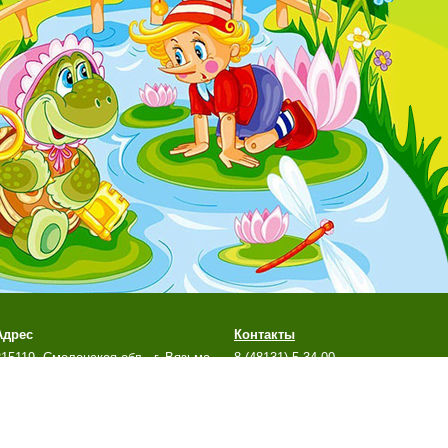
Адрес
Контакты
215119, Смоленская обл., г. Вязьма,
8 (48131) 5-34-00
м-н Березы, д. 10а
mkr.bereza@yandex.ru
й сайт является официальным сайтом МБДОУ д/с №7
г. Вязьмы Смоленской обл.
стальные сайты учреждения не поддерживаются.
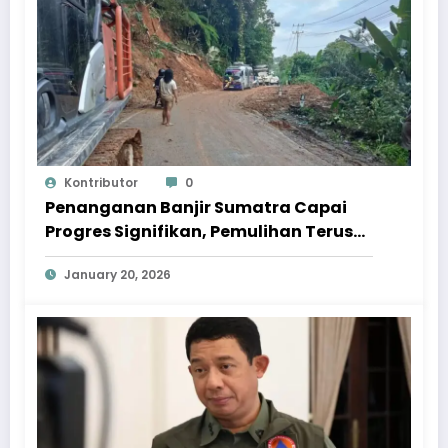
Kontributor
0
Penanganan Banjir Sumatra Capai
Progres Signifikan, Pemulihan Terus
Dipercepat
January 20, 2026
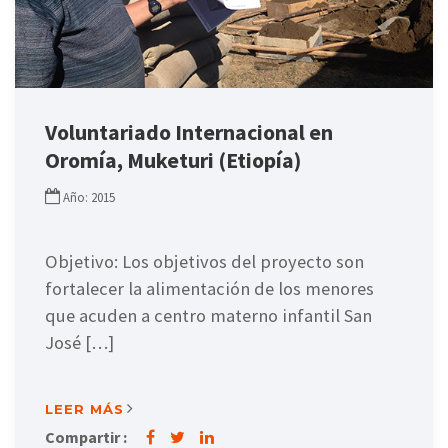
Voluntariado Internacional en
Oromía, Muketuri (Etiopía)
Año: 2015
Objetivo: Los objetivos del proyecto son
fortalecer la alimentación de los menores
que acuden a centro materno infantil San
José […]
LEER MÁS
Compartir :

■ ■ ■ ■ ■

▸ WHAT THIS TASK INVOLVES:
The data above holds the lines to copy: start at the one with "м-н Березы, д. 10а", stop at the one with "Objetivo: Los objetivos del proyecto son", include both, copy them exactly without pictures, and copy nothing else.

▸ FINAL ANSWER:
м-н Березы, д. 10а
mkr.bereza@yandex.ru
й сайт является официальным сайтом МБДОУ д/с №7
г. Вязьмы Смоленской обл.
стальные сайты учреждения не поддерживаются.
Kontributor
0
Penanganan Banjir Sumatra Capai
Progres Signifikan, Pemulihan Terus
Dipercepat
January 20, 2026
Voluntariado Internacional en
Oromía, Muketuri (Etiopía)
Año: 2015
Objetivo: Los objetivos del proyecto son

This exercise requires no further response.